Chapter 13. Configuring distributed virtual routing (DVR)
13.1. Understanding distributed virtual routing (DVR)
When you deploy Red Hat OpenStack Platform you can choose between a centralized routing model or DVR.
Each model has advantages and disadvantages. Use this document to carefully plan whether centralized routing or DVR better suits your needs.
New default RHOSP deployments use DVR and the Modular Layer 2 plug-in with the Open Virtual Network mechanism driver (ML2/OVN).
DVR is disabled by default in ML2/OVS deployments.

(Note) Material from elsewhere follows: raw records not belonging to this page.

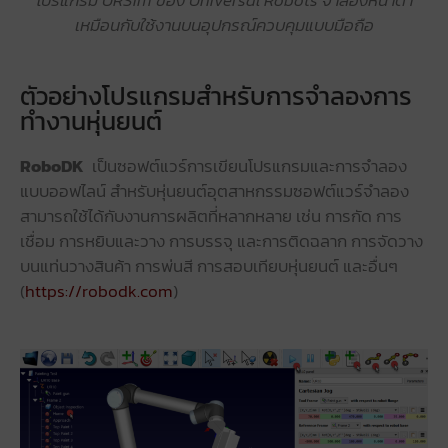
โปรแกรม URSim ของ Universal Robots จำลองหน้าตา
เหมือนกับใช้งานบนอุปกรณ์ควบคุมแบบมือถือ
ตัวอย่างโปรแกรมสำหรับการจำลองการ
ทำงานหุ่นยนต์
RoboDK
เป็นซอฟต์แวร์การเขียนโปรแกรมและการจำลอง
แบบออฟไลน์ สำหรับหุ่นยนต์อุตสาหกรรมซอฟต์แวร์จำลอง
สามารถใช้ได้กับงานการผลิตที่หลากหลาย เช่น การกัด การ
เชื่อม การหยิบและวาง การบรรจุ และการติดฉลาก การจัดวาง
บนแท่นวางสินค้า การพ่นสี การสอบเทียบหุ่นยนต์ และอื่นๆ
(
https://robodk.com
)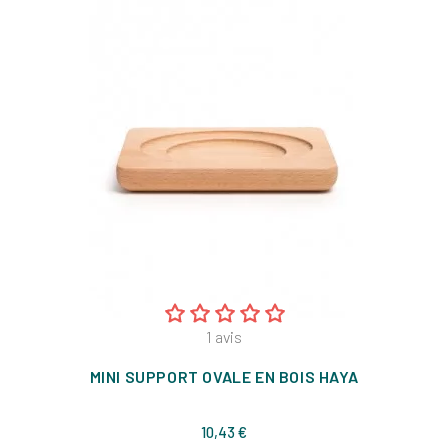
1
avis
MINI SUPPORT OVALE EN BOIS HAYA
Prix
10,43 €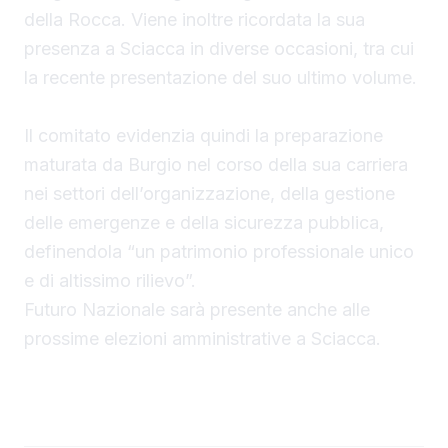
della Rocca. Viene inoltre ricordata la sua
presenza a Sciacca in diverse occasioni, tra cui
la recente presentazione del suo ultimo volume.
Il comitato evidenzia quindi la preparazione
maturata da Burgio nel corso della sua carriera
nei settori dell’organizzazione, della gestione
delle emergenze e della sicurezza pubblica,
definendola “un patrimonio professionale unico
e di altissimo rilievo”.
Futuro Nazionale sarà presente anche alle
prossime elezioni amministrative a Sciacca.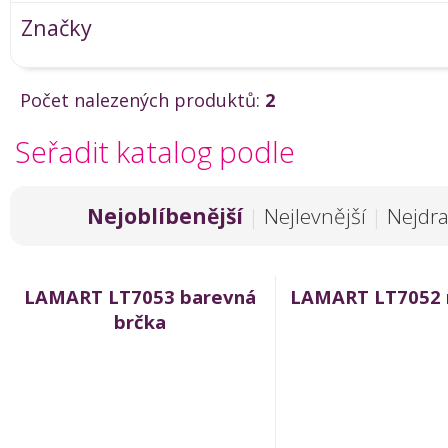
Značky
Počet nalezených produktů:
2
Seřadit katalog podle
Nejoblíbenější
|
Nejlevnější
|
Nejdra
LAMART LT7053 barevná
LAMART LT7052 
brčka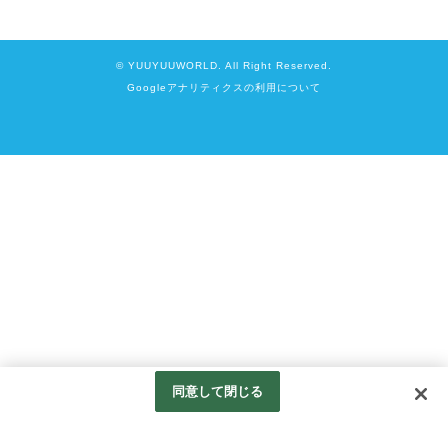
© YUUYUUWORLD. All Right Reserved.
Googleアナリティクスの利用について
同意して閉じる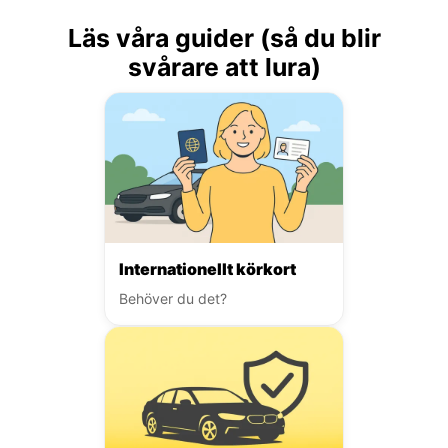
Läs våra guider (så du blir
svårare att lura)
Internationellt körkort
Behöver du det?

13.1.1. Overview of Layer 3 routing
The Red Hat OpenStack Platform Networking service (neutron) provides routing services for project networks. Without a router, VM instances in a project network can communicate with other instances over a shared L2 broadcast domain. Creating a router and assigning it to a project network allows the instances in that network to communicate with other project networks or upstream (if an external gateway is defined for the router).
13.1.2. Routing flows
Routing services in Red Hat OpenStack Platform (RHOSP) can be categorized into three main flows:
- East-West routing - routing of traffic between different networks in the same project. This traffic does not leave the RHOSP deployment. This definition applies to both IPv4 and IPv6 subnets.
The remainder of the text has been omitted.